Y damos fe de que el tío, lo que se dice derramar sangre, la derramó a mansalva. Venció a los nobles en repetidas contiendas, se los cargó prácticamente a todos y, por encima de otras consideraciones, montó en Valencia una representación ceremoniosa de chuparse los dedos: para eliminar a los nobles valencianos, en lugar del siempre vulgar método del cadalso o el espadazo, a Pedro IV se le ocurrió una brillante idea que, además, contaba en la Corona de Aragón con sólidos precedentes legales asentados por Ramiro II el Monje: cogió las campanas que utilizaban los nobles de la Unión como método de convocatoria, las mandó fundir y a continuación dio a beber a los nobles un brebaje al lado del cual incluso el más infame de los whiskies de garrafón palidecería: campana líquida. Que digo yo que aquí Pedro IV se pasó tres pueblos, porque, más allá de que la ingestión de un líquido ardiente de esta guisa fuera letal para el sistema digestivo de los nobles (y damos fe de que, en efecto, lo fue), se me antoja una barbaridad dar de beber metales pesados a la gente, con lo tóxicos que son. ¿Y si las campanas tenían plomo, eh? ¡Que puedes provocarles un cáncer, alma de cántaro, y aún peor, dejarlos estériles!

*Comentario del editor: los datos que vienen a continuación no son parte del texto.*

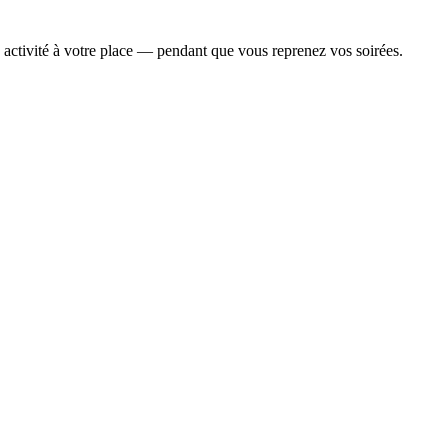
activité à votre place — pendant que vous reprenez vos soirées.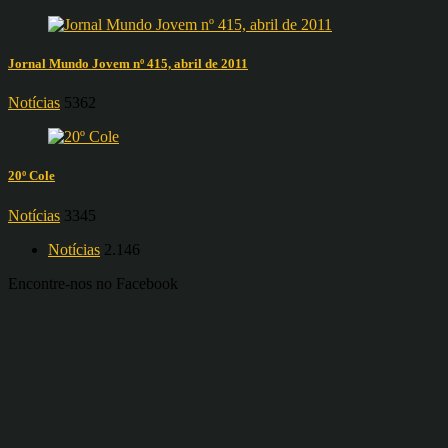
Jornal Mundo Jovem nº 415, abril de 2011
Notícias
5362
20º Cole
Notícias
3345
Notícias
2.146
Encontre-nos no Facebook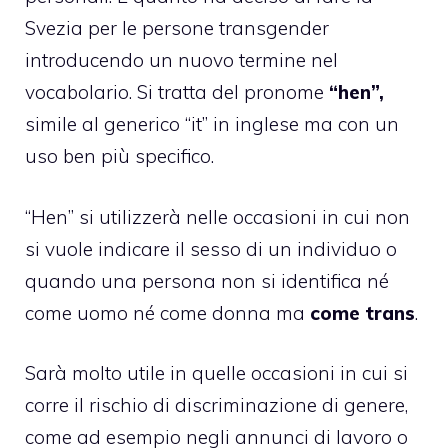
Svezia
per le persone transgender
introducendo un nuovo termine nel
vocabolario. Si tratta del pronome
“hen”,
simile al generico “it” in inglese ma con un
uso ben più specifico.
“Hen” si utilizzerà nelle occasioni in cui non
si vuole indicare il sesso di un individuo o
quando una persona non si identifica né
come uomo né come donna ma
come trans
.
Sarà molto utile in quelle occasioni in cui si
corre il rischio di discriminazione di genere,
come ad esempio negli annunci di lavoro o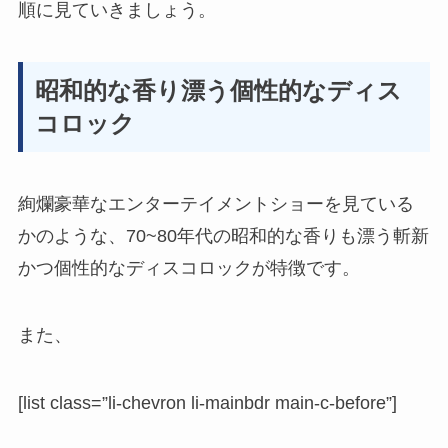
順に見ていきましょう。
昭和的な香り漂う個性的なディス
コロック
絢爛豪華なエンターテイメントショーを見ている
かのような、70~80年代の昭和的な香りも漂う
斬新
かつ個性的なディスコロック
が特徴です。
また、
[list class=”li-chevron li-mainbdr main-c-before”]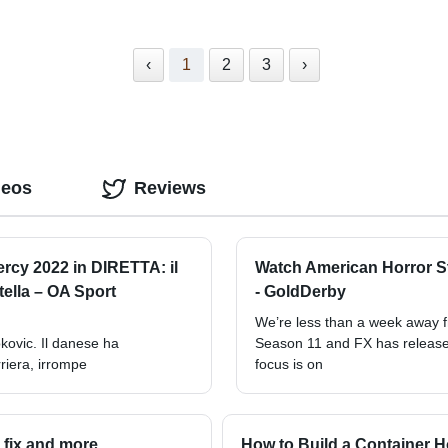
‹
1
2
3
›
deos
Reviews
ercy 2022 in DIRETTA: il
Watch American Horror S
tella – OA Sport
- GoldDerby
We’re less than a week away f
kovic. Il danese ha
Season 11 and FX has released
riera, irrompe
focus is on
 fix and more
How to Build a Container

El segundo problema con el que se encontró Pedro fue la llegada de la Peste Negra en 1348, que golpeó en Aragón con particular dureza (no estamos en condiciones de decir si a causa de la ligereza con que en Aragón se llevaba todo lo relacionado con la higiene o si, además de a lo anterior, era debido a su carácter de reino comercial y cultura de intercambio, lo cual, naturalmente, generaba aún más brotes de peste) y que diezmó duramente la población, convirtiendo el conjunto del reino en un erial.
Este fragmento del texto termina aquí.